The Wyoming native and Godwin Heights High School graduate actively campaigned to build a new Kelloggsville Middle School in the early 1990s. He has remained involved ever since, most recently helping campaign for the Kent ISD Enhancement Millage, which passed last year, and the district’s bond campaign to renovate the high school, especially in planning the library.
He is the father of Kelloggsville graduates Emma, Abby and Rachael. His wife, Jane Ward, has served on the Kelloggsville Board of Education for 22 years. A member of the City of Wyoming Tree Commission, Ward has also included Kelloggsville students in tree-planting, last year passing out saplings to Southeast Elementary fourth-graders.
“Jim has always cared about educating kids. His interest in library science stems from his desire to help students gain all the knowledge they need,” said his wife, Jane Ward, noting that Jim was a enthusiastic supporter of their daughters’ many extra-curricular activities in Kelloggsville. “And he maintains an interest in supporting Kelloggsville programs both academic and extracurricular. We both seek to have the the most opportunities as possible for all students.”
Assistant Superintendent Tammy Savage said Ward is a cherished voice in the district and a person they can always turn to.
“When you have a heart for a community such as Jim has for Kelloggsville, the district benefits by his consistent involvement,” she said. “Jim is a community member who understands and can communicate needs to others when the district goes to the community for support on bonds, millages and projects.
“Jim’s experience, passion and expertise as a library media specialist was a key component in shaping the vision of a ‘future forward’ Kelloggsville.”
Passing Down Book Love
Jim and Jane, who is a retired teacher, inspired their daughter Emma Fogg to become a teacher in the district. She is Young Fives teacher at Kelloggsville, where she runs her own little library.

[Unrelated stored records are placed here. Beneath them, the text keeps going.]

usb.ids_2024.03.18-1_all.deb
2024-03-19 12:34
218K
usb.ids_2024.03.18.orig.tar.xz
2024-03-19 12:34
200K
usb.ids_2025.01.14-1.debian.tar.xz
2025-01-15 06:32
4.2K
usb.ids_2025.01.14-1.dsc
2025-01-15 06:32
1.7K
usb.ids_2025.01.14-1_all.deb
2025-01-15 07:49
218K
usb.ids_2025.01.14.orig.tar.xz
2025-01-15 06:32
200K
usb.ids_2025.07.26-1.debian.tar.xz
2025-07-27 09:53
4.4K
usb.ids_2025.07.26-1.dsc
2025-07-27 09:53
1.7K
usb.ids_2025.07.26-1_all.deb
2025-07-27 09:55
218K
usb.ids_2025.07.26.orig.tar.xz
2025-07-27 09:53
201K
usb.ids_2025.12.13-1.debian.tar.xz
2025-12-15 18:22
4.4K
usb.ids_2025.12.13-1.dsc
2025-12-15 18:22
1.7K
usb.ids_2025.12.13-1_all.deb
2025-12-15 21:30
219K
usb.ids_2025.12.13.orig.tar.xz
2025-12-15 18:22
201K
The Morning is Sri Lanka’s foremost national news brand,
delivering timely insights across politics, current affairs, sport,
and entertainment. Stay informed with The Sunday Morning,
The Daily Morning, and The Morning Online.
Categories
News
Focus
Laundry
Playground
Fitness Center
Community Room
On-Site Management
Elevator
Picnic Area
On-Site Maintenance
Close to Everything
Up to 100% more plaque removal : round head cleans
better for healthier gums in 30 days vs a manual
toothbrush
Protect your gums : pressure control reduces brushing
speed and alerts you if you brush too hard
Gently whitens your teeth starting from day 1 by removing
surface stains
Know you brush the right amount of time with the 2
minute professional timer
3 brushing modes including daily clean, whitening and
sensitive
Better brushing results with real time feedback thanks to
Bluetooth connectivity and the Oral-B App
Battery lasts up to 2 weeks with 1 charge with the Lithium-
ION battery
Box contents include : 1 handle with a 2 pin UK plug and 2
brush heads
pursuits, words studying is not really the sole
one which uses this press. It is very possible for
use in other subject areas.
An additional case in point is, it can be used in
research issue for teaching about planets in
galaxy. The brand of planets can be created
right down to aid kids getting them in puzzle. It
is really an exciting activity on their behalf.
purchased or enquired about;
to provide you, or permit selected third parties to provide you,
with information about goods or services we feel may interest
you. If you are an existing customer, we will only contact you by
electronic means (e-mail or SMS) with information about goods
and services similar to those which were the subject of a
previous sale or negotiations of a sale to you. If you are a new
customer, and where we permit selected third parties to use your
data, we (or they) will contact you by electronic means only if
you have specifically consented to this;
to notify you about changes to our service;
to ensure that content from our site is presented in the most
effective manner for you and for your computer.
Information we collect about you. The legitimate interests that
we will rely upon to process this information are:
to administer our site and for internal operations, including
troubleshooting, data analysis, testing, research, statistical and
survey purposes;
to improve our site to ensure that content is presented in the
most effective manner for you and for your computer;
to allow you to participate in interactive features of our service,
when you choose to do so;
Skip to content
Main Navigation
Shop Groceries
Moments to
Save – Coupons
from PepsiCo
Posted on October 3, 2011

“I have so many books of my own that I had to start a lending library in my own classroom, so that students can bring home more books each week to read with their parents, as my parents read to me when I was their age,” Fogg said. “My dad and mom inspired in me a love of reading and books that I want to share with my students each year, in the hopes that it will inspire them to love reading and books as well.”
For Jim, Kelloggsville is home, a close-knit community where teachers and students have always cared for each other and worked hard to bring great programs and instruction to students.
He’s been steadfast in doing his part – lending a hand, or a book.